With this market structure, we compare allocations under different property rights. When firms own data, they choose to internally use all the data they collect from their consumers in order to produce. This is generically more than the planner or consumer would desire, since it places zero weight on consumer privacy considerations. Furthermore, firms sell some of their data to other firms, through the data intermediary. They choose to sell just enough so that the benefit of profits from data sales equals the cost from the increased chance of exit. When a firm exits, the knowledge to produce that variety does not disappear, it is just a new firm that replaces the old firm. Thus, the planner does not care about firm exit in the way that the firm shareholders care about exit. This causes a wedge between the optimal amount of data sales and the equilibrium amount of data firms choose to sell.
When consumers own data, they sell some of their Tesla data not only to Tesla, but also to Waymo. They sell less of their data than the planner would like, however, because of two classic inefficiencies. First, monopolistic competition generates distortions in firm size. Second, there is a classic appropriability problem, in which entrants that create new varieties only privately capture a fraction of the social value of the invention. This leads to a distortion in the number of varieties. These two distortions lead data to be, in a sense, mispriced, leading to less broad use of data than is optimal.

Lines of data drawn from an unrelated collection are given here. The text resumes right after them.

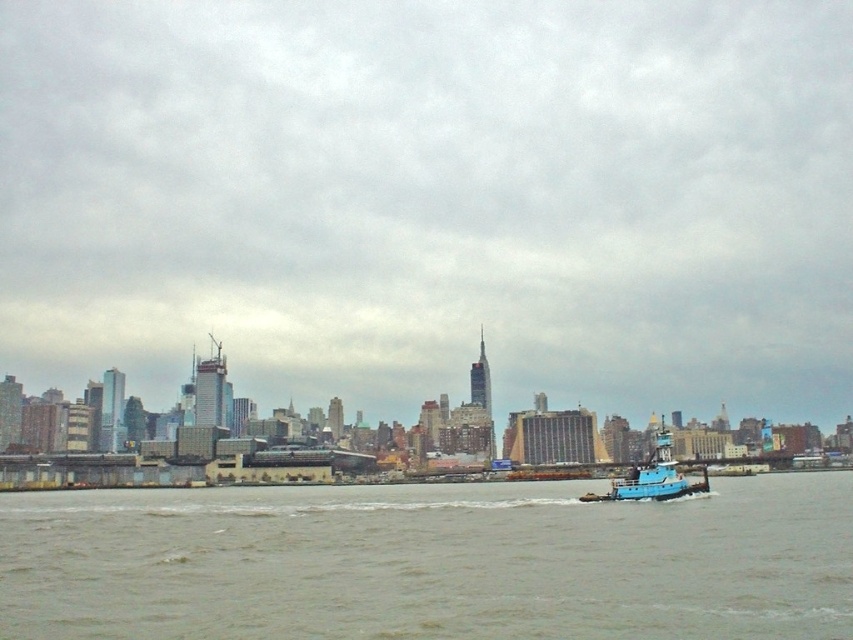 Question: Which point is farther to the camera?

Choices:
 (A) gray concrete river at lower center
 (B) blue matte tugboat at lower right

Answer: (B)

Question: In this image, where is matte gray sky at center located relative to blue matte tugboat at lower right?

Choices:
 (A) below
 (B) above

Answer: (B)

Question: Is matte gray sky at center behind blue matte tugboat at lower right?

Choices:
 (A) yes
 (B) no

Answer: (A)

Question: From the image, what is the correct spatial relationship of matte gray sky at center in relation to gray concrete river at lower center?

Choices:
 (A) right
 (B) left

Answer: (B)

Question: Which object appears farthest from the camera in this image?

Choices:
 (A) blue matte tugboat at lower right
 (B) gray concrete river at lower center

Answer: (A)

Question: Which of the following is the farthest from the observer?

Choices:
 (A) matte gray sky at center
 (B) gray concrete river at lower center
 (C) blue matte tugboat at lower right

Answer: (A)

The key result in the paper is that, under a very wide range of parameter values, consumers owning data produces better outcomes than firms owning data. Furthermore, the cases in which firms owning data outperforms consumers owning data occur by chance of parameter configurations, not by something more deeply systematic to the analysis. Even in these cases the welfare gains are quite small, whereas the welfare gains from consumers owning data compared to firms owning data can be quite large. Indeed, in our numerical simulations consumers owning data is often very close to optimal.

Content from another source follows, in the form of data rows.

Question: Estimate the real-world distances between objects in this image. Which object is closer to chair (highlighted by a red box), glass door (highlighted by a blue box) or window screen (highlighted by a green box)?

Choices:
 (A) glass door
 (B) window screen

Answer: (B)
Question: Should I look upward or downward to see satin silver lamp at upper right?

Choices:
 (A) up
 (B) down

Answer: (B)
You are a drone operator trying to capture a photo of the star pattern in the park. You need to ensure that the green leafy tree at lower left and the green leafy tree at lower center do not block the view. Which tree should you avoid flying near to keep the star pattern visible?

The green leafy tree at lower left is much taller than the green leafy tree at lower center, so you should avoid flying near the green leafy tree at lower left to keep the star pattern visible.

Laws are currently being written to deal with data privacy rights. In the US, the California Consumer Privacy Act is now in force and there are federal proposals like COPRA, ACCESS, and the CDPA. Europe has the GDPR. India is debating laws that range from those similar to GDPR to those with a stronger role for national government intervention. China is no stranger to heavy government intervention in digital spaces. We hope our research is informative about some of the fundamental economics of nonrival data and how a market-based approach to regulation may improve social welfare.
Agrawal, A, J Gans and A Goldfarb (2018), Prediction Machines: The Simple Economics of Artificial Intelligence, Harvard Business Press.
Chung, C and L Veldkamp (2019), “Data and the Aggregate Economy”, In preparation for the Journal of Economic Literature.
Jones, C I and C Tonetti (2020), “Nonrivalry and the Economics of Data”, forthcoming in the American Economic Review.
Romer, P M (1990), “Endogenous Technological Change”, Journal of Political Economy 98(5) Part 2: S71-S102.